Сигурд Хёль - Моя вина
Мы вышли на улицу, в непроглядную тьму. Гестаповец, шедший сзади, зажег яркий карманный фонарик и освещал нам путь. Мы прошли по скользким, неровным булыжникам площади, взяли влево от фонтана и свернули в улочку, опять налево. Десяток-два шагов — и мы были у цели.
Я старался представить себе, как выглядит наша группа сверху — ну, скажем, с самолета. Можно было бы различить оттуда, кто из нас пленник, а кто конвоиры?
Я думал еще: таких, как я, в этот момент тысячи. Это почему-то утешало.
А эта странная слабость в коленях, — смутно думалось мне дальше, и то была не мысль, а лишь тень мысли, — так это, возможно, оттого, что вся моя сила поделилась на три, нет, даже на четыре части. Я был я сам, я был наблюдатель, шедший рядом, я был молодой Хейденрейх, шедший сзади. А какая-то часть меня была Карлом Хейденрейхом, силуэт которого то появлялся, то снова исчезал во тьме впереди меня.
Он ждал этого много лет. Такой триумф. Интересно, что при этом чувствуешь?
Интересно, как это — быть сыном такого человека? Или быть за ним замужем?
Офицер-гестаповец открывал дверь.
Голос из темноты сзади:
— Я тебе еще нужен, отец?
Карл Хейденрейх обменялся несколькими словами с офицерами. Потом сказал не оборачиваясь:
— Спасибо. Ты нам больше не понадобишься.
Что было сразу вслед за этим — я помню очень смутно. Мы шли, кажется, коридором, потом через караульное помещение, где стояли скамьи и стол, потом через приемную, где стояли письменный стол и стулья. Наконец вошли в довольно просторный кабинет.
Нигде не было ни души.
Офицер-гестаповец снова дал знак, и наручники с меня сняли.
Он и Хейденрейх сели рядом за письменный стол.
Позади меня стояли двое гестаповцев.
— Садитесь! — сказал офицер и указал мне на стул. Ко мне он обращался все время на норвежском. На очень неплохом норвежском, должен сказать. С Хейденрейхом же они говорили только по-немецки.

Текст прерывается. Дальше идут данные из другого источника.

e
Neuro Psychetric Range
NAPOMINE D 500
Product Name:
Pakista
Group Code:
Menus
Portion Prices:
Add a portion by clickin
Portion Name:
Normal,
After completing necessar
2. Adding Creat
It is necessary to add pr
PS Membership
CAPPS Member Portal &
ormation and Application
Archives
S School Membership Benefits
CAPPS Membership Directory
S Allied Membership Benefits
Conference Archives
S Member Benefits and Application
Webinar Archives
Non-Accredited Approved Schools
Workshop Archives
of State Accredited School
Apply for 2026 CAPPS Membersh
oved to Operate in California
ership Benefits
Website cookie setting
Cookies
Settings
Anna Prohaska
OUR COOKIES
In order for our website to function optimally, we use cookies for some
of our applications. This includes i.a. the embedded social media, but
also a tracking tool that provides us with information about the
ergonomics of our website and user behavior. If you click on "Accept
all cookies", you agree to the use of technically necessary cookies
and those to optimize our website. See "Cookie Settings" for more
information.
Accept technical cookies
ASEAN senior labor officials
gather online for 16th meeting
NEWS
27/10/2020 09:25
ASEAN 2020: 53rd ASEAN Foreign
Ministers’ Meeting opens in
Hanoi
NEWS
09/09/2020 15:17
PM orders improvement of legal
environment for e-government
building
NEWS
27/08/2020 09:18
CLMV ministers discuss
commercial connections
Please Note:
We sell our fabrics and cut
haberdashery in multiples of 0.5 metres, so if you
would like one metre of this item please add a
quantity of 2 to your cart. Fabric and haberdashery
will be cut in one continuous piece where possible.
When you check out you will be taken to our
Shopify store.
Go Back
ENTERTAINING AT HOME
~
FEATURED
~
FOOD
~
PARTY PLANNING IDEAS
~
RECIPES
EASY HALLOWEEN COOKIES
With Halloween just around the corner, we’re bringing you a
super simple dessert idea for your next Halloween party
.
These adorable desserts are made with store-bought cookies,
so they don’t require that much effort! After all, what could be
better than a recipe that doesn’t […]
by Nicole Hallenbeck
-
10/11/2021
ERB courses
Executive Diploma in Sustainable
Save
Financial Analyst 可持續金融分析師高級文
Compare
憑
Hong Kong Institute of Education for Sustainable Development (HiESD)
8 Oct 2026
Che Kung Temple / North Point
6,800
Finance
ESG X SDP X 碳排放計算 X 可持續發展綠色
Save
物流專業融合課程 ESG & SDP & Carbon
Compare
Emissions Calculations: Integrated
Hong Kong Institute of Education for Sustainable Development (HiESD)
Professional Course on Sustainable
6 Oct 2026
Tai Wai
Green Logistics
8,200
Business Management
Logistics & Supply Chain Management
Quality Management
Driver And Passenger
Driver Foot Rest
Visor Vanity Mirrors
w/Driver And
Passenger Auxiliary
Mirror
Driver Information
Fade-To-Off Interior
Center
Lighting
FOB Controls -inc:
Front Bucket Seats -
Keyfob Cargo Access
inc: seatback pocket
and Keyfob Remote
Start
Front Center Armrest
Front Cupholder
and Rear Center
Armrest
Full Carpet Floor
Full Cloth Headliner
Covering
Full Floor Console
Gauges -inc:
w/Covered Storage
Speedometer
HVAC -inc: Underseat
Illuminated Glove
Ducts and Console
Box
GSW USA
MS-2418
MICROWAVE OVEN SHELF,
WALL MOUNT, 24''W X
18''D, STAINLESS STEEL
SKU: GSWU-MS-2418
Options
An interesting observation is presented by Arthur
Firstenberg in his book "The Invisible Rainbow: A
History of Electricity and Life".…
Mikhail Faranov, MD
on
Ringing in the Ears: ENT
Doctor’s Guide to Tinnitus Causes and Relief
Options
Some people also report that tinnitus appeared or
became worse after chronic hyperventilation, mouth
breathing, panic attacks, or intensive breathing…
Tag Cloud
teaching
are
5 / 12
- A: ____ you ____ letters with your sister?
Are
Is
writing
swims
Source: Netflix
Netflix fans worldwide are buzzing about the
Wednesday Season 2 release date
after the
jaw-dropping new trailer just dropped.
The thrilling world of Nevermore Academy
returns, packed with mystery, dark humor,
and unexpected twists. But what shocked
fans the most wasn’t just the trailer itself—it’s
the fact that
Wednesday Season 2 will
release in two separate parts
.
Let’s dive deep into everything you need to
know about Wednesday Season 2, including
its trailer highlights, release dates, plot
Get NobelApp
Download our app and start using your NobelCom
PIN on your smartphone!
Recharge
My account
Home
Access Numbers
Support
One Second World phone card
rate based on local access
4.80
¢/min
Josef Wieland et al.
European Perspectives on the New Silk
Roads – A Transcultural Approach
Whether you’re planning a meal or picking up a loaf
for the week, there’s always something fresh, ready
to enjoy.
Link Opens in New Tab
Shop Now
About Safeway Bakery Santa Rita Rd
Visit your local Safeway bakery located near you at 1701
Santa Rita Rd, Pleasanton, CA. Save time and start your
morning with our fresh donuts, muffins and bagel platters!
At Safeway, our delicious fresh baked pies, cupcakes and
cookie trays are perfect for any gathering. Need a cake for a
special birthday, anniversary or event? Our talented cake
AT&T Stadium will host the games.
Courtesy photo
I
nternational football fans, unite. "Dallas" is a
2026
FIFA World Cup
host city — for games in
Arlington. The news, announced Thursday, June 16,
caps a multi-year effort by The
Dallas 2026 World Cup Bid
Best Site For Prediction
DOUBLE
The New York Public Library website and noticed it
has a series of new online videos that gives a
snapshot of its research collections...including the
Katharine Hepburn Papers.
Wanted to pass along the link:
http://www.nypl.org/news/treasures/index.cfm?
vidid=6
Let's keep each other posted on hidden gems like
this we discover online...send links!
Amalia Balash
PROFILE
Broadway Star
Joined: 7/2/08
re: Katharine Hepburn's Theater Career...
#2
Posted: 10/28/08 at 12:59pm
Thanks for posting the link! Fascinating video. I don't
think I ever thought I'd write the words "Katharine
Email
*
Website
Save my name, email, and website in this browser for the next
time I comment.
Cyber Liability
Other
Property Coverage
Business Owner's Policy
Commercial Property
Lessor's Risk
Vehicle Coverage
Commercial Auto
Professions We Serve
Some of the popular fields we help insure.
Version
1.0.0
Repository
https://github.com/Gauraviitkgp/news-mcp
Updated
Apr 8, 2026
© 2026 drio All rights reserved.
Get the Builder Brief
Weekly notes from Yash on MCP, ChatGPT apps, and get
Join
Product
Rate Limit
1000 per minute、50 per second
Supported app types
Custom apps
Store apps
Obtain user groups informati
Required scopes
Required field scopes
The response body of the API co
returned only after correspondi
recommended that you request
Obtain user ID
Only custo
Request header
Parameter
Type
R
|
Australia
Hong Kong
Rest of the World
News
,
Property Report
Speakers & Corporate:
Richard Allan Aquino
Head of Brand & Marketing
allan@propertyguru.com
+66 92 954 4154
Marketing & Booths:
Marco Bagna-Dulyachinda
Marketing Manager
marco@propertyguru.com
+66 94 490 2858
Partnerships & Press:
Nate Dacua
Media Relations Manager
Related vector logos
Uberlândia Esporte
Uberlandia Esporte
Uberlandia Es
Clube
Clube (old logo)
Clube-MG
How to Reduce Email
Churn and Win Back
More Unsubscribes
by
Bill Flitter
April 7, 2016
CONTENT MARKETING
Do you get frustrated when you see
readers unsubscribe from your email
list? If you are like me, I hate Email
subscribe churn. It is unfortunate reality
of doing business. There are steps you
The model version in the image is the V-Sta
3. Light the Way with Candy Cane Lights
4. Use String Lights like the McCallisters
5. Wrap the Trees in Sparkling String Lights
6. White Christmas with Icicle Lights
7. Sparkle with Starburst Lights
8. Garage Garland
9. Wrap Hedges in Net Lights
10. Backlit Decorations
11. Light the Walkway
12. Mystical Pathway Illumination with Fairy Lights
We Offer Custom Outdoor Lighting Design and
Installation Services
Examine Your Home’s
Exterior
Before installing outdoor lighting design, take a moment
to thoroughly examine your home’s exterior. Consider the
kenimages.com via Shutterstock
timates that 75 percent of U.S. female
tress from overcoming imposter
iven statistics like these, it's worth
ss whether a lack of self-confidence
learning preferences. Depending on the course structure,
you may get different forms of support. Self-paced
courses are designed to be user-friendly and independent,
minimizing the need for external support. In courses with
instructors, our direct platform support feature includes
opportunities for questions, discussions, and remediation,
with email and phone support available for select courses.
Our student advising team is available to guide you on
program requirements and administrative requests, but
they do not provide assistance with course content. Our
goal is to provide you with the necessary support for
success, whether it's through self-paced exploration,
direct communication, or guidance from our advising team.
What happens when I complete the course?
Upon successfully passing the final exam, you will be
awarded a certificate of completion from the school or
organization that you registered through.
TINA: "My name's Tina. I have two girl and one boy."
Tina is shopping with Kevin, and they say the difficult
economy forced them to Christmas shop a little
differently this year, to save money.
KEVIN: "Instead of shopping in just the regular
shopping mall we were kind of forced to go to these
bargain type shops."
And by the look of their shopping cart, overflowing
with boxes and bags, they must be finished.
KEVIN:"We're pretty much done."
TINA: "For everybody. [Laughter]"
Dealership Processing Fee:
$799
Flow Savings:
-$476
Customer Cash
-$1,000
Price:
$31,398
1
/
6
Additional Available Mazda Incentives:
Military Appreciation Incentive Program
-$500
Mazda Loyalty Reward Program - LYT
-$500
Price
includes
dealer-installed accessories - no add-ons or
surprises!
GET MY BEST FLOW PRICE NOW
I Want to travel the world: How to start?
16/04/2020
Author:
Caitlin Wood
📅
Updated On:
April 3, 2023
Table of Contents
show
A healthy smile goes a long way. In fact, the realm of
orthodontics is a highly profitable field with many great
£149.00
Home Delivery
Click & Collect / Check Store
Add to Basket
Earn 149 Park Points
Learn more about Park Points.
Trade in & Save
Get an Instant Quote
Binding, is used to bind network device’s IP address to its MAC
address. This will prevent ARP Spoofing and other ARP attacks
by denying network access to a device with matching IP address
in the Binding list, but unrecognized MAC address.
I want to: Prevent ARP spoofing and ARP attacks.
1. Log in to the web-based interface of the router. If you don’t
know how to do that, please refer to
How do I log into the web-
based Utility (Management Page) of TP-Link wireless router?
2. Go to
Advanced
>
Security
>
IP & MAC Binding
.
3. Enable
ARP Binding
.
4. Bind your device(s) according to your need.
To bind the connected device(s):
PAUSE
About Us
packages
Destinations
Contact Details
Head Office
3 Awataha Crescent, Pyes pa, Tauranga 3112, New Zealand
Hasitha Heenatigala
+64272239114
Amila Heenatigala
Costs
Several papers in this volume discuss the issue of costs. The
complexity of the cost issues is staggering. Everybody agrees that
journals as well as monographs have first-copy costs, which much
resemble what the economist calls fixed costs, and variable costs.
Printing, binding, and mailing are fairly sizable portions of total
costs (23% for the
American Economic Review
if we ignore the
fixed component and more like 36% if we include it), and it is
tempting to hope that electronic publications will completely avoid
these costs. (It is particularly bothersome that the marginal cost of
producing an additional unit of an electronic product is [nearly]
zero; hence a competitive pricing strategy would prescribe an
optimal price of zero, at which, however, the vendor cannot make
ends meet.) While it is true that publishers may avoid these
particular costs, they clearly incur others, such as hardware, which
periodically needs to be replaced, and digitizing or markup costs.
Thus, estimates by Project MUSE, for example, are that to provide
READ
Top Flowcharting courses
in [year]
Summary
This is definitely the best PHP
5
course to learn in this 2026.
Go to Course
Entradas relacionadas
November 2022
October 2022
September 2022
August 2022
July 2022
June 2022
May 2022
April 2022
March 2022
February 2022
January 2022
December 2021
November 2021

Наконец-то можно было сесть.
Обычный их прием — яркий свет прямо в лицо. Но вопросы пока только предварительные. Год рождения? Занимаемая должность? Местожительство? По какому делу в городе?
Оба улыбнулись, когда я сказал про банк.
— Надо проверить благонадежность тех, от кого это задание исходит! — сказал офицер по-немецки.
Те, от кого это исходило, были вполне благонадежны. На секунду я почувствовал огромное облегчение.
Все, пожалуй, обойдется, они останутся ни с чем. Я повторял про себя, как заклинание:
«Однажды я уже выбрался от них… Однажды я уже выбрался от них…»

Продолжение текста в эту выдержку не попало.